Mientras tanto, los muertos sin rostro
En el lugar donde uno de cada cinco niños muere antes de los cinco años por enfermedades curables como la malaria, el sarampión, la tos ferina, la poliomelitis, diarreas o neumonías; donde la malnutrición afecta al cuarenta por cien de los niños pequeños; donde la esperanza media de vida al nacer apenas alcanza los cincuenta y un años; donde sólo el veinte por cien de la población accede al agua potable segura; donde una de cada tres personas vive demasiado lejos de cualquier servicio médico y la mayor parte del resto no puede pagar la atención sanitaria básica… Ahí donde los recursos naturales son una maldición para casi todos porque suponen guerra y contaminación, porque la gente sencillamente sobra, es un problema, una plaga que dificulta la adaptación de la geografía a la modernización… En ese planeta que llamamos África y que llena de gasolina los depósitos de nuestros vehículos (y provee de amoniaco las botellas con que limpiamos las cocinas o de columbita a los fabricantes de teléfonos móviles), los muertos no tienen nombre.

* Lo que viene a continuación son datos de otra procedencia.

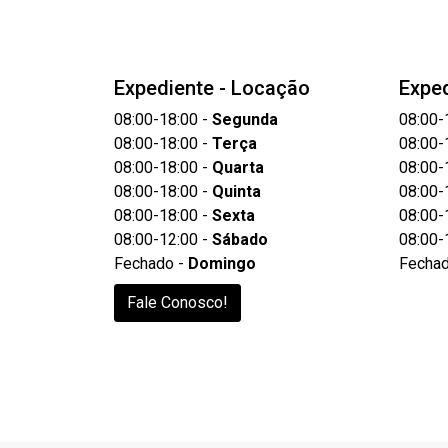
Expediente - Locação
Exped
08:00-18:00 -
Segunda
08:00-
08:00-18:00 -
Terça
08:00-
08:00-18:00 -
Quarta
08:00-
08:00-18:00 -
Quinta
08:00-
08:00-18:00 -
Sexta
08:00-
08:00-12:00 -
Sábado
08:00-
Fechado -
Domingo
Fecha
Fale Conosco!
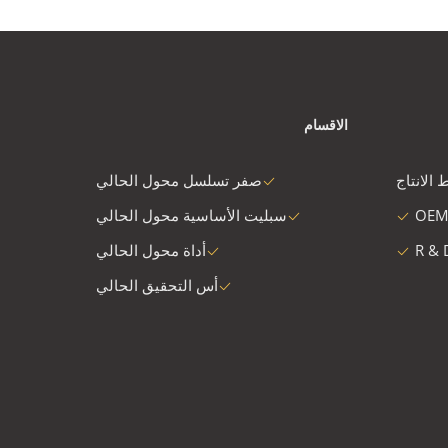
الاقسام
 الانتاج
صفر تسلسل محول الحالي
OEM
سبليت الأساسية محول الحالي
R & 
أداة محول الحالي
أس التحقيق الحالي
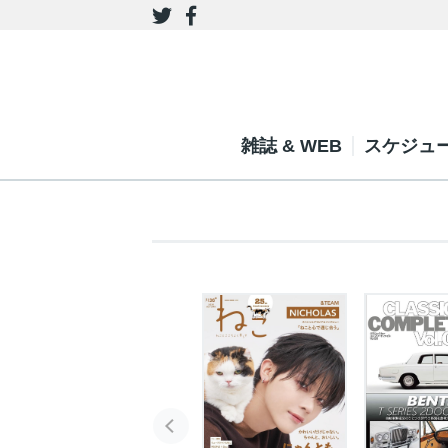
雑誌 & WEB
スケジュ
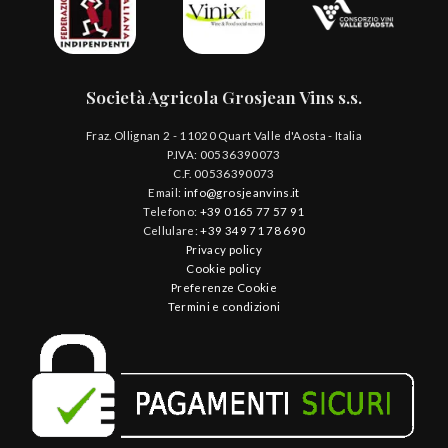
Società Agricola Grosjean Vins s.s.
Fraz. Ollignan 2 - 11020 Quart Valle d'Aosta - Italia
P.IVA: 00536390073
C.F. 00536390073
Email:
info@grosjeanvins.it
Telefono:
+39 0165 77 57 91
Cellulare:
+39 349 71 78 690
Privacy policy
Cookie policy
Preferenze Cookie
Termini e condizioni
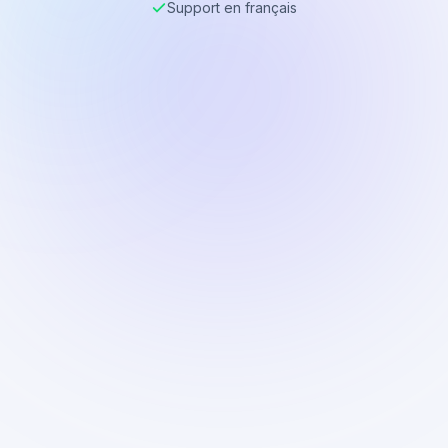
Support en français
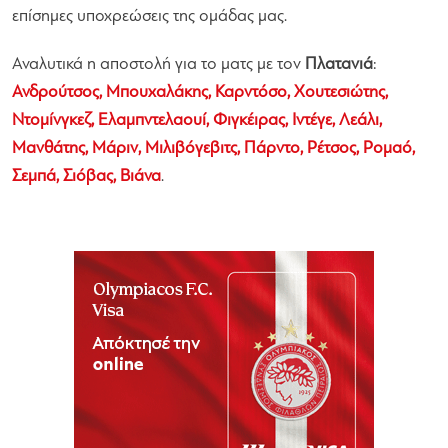
επίσημες υποχρεώσεις της ομάδας μας.
Αναλυτικά η αποστολή για το ματς με τον
Πλατανιά
:
Ανδρούτσος, Μπουχαλάκης, Καρντόσο, Χουτεσιώτης,
Ντομίνγκεζ, Ελαμπντελαουί, Φιγκέιρας, Ιντέγε, Λεάλι,
Μανθάτης, Μάριν, Μιλιβόγεβιτς, Πάρντο, Ρέτσος, Ρομαό,
Σεμπά, Σιόβας, Βιάνα
.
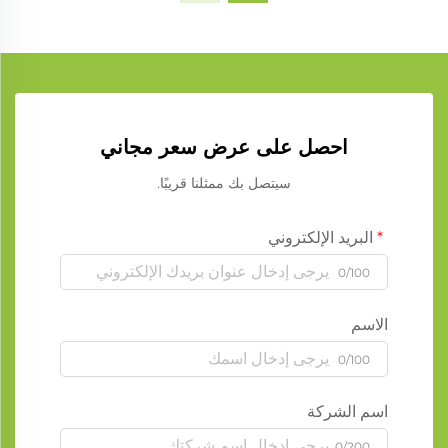
احصل على عرض سعر مجاني
سيتصل بك ممثلنا قريبًا.
البريد الإلكتروني
0/100
الاسم
0/100
اسم الشركة
0/200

Son negros y son como las moscas. Moscas gordas parecían los montones de cadáveres apilados en la playa, en Ilado, el viernes doce de mayo de 2006, cuando reventó un oleoducto de la NNPC que transporta gasolina hacia Lagos. Eran ladrones, demostró la televisión. Ladrones sin nombre. Nadie ha dado todavía una cifra exacta de víctimas. De hecho, las enterraron directamente en la arena, en una fosa común, por indicación de las autoridades sanitarias, sin ningún esfuerzo de identificación, sin saber quiénes eran. El sábado trece de mayo aún aparecieron veintidós cuerpos calcinados flotando en aguas próximas a Lagos. Ni siquiera la prensa local ofreció un nombre, unas iniciales. Sólo arena para sepultar a los que roban al ladrón en Nigeria, el primer exportador de crudo de África, quinto suministrador de EEUU… Posiblemente, uno de los países más tristemente saqueados del planeta.